> Problem requirements:
Whenever a picture appears in the records, exclude it, and transcribe everything else exactly.

> Supplied information:
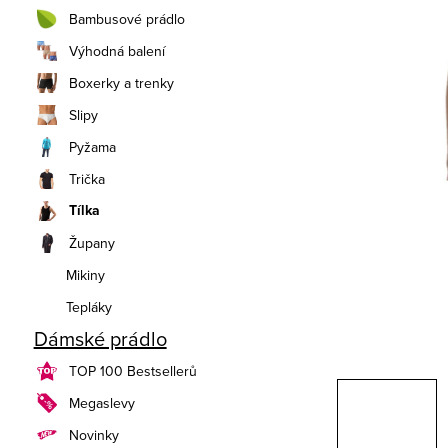
n
Bambusové prádlo
í
Výhodná balení
Boxerky a trenky
p
Slipy
a
Pyžama
n
Trička
e
Tílka
Župany
l
Mikiny
Tepláky
Dámské prádlo
TOP 100 Bestsellerů
Megaslevy
Novinky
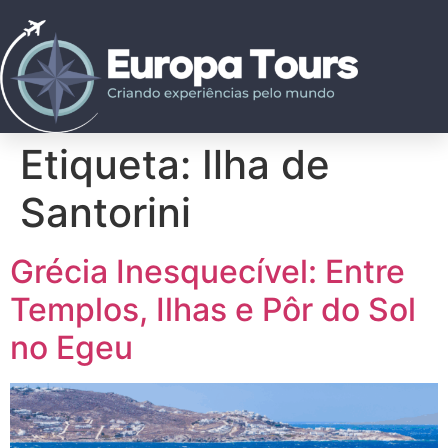
Etiqueta:
Ilha de
Santorini
Grécia Inesquecível: Entre
Templos, Ilhas e Pôr do Sol
no Egeu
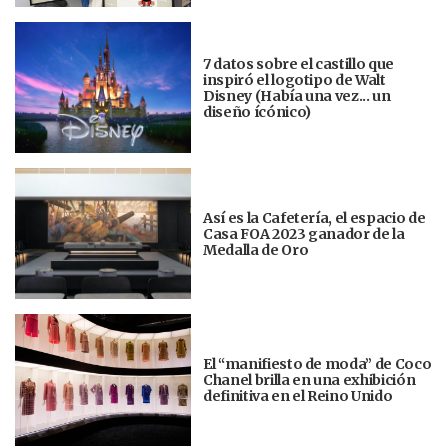
7 datos sobre el castillo que
inspiró el logotipo de Walt
Disney (Había una vez... un
diseño ícónico)
Así es la Cafetería, el espacio de
Casa FOA 2023 ganador de la
Medalla de Oro
El “manifiesto de moda” de Coco
Chanel brilla en una exhibición
definitiva en el Reino Unido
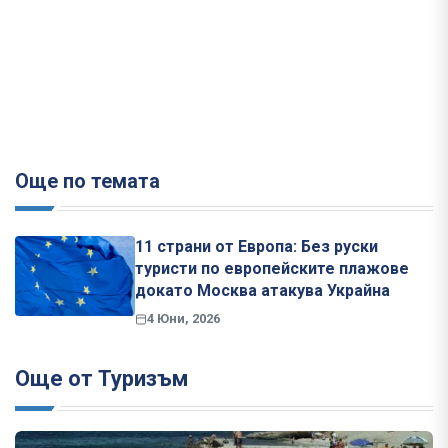
Още по темата
11 страни от Европа: Без руски
туристи по европейските плажове
докато Москва атакува Украйна
4 Юни, 2026
Още от Туризъм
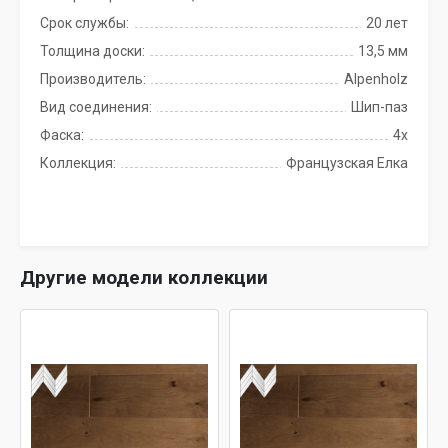
Срок службы:
20 лет
Толщина доски:
13,5 мм
Производитель:
Alpenholz
Вид соединения:
Шип-паз
Фаска:
4x
Коллекция:
Французская Елка
Другие модели коллекции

> Response:
n
Bambusové prádlo
í
Výhodná balení
Boxerky a trenky
p
Slipy
a
Pyžama
n
Trička
e
Tílka
Župany
l
Mikiny
Tepláky
Dámské prádlo
TOP 100 Bestsellerů
Megaslevy
Novinky
Etiqueta:
Ilha de
Santorini
Grécia Inesquecível: Entre
Templos, Ilhas e Pôr do Sol
no Egeu
7 datos sobre el castillo que
inspiró el logotipo de Walt
Disney (Había una vez... un
diseño ícónico)
Así es la Cafetería, el espacio de
Casa FOA 2023 ganador de la
Medalla de Oro
El “manifiesto de moda” de Coco
Chanel brilla en una exhibición
definitiva en el Reino Unido
Още по темата
11 страни от Европа: Без руски
туристи по европейските плажове
докато Москва атакува Украйна
4 Юни, 2026
Още от Туризъм
Срок службы:
20 лет
Толщина доски:
13,5 мм
Производитель:
Alpenholz
Вид соединения:
Шип-паз
Фаска:
4x
Коллекция:
Французская Елка
Другие модели коллекции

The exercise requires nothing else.